(Transcribed page contents)

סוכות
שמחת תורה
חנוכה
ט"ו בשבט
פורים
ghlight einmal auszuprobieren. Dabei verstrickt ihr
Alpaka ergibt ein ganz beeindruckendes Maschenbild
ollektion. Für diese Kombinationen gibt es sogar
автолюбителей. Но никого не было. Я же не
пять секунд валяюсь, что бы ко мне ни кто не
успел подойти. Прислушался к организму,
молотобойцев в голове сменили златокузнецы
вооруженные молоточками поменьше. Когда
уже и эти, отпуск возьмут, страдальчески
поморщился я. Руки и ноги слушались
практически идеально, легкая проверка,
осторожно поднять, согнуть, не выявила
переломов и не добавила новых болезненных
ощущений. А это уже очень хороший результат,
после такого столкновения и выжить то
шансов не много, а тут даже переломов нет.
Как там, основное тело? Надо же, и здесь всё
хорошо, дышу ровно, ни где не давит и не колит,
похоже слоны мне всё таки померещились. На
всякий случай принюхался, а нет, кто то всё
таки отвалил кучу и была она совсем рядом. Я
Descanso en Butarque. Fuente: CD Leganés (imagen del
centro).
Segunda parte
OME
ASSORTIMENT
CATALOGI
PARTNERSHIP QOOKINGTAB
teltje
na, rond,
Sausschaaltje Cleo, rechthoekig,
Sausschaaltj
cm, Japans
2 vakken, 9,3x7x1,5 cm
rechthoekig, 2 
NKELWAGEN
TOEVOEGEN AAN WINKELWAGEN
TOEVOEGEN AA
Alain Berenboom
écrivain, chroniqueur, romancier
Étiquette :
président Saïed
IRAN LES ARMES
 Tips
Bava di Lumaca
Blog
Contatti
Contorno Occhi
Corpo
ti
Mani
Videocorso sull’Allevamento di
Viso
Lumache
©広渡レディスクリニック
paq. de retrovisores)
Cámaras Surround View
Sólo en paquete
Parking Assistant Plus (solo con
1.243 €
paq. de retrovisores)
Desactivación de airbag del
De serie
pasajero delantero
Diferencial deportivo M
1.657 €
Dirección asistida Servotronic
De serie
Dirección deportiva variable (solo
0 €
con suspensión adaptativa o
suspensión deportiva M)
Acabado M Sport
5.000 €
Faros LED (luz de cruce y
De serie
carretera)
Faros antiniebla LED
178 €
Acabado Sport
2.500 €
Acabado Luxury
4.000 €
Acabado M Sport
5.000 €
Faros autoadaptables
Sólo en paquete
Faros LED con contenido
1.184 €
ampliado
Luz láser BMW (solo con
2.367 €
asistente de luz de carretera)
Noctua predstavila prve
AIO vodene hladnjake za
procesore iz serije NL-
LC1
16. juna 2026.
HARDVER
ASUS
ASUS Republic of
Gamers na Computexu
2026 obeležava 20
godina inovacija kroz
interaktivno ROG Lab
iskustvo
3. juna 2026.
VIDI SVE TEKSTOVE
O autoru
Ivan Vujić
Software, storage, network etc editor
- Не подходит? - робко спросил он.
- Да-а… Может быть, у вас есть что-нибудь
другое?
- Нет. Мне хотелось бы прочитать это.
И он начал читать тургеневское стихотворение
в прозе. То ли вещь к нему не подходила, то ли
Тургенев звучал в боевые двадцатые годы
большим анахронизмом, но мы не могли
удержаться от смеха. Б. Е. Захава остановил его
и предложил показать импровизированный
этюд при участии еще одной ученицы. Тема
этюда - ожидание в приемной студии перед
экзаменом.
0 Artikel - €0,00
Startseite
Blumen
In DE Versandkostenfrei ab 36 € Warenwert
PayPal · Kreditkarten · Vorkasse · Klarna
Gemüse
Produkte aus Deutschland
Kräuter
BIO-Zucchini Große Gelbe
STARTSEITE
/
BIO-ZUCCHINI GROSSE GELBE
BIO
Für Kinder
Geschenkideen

Task directions: Each line in the data that holds the string "таки" should be found and copied.

Answer space:
похоже слоны мне всё таки померещились. На
таки отвалил кучу и была она совсем рядом. Я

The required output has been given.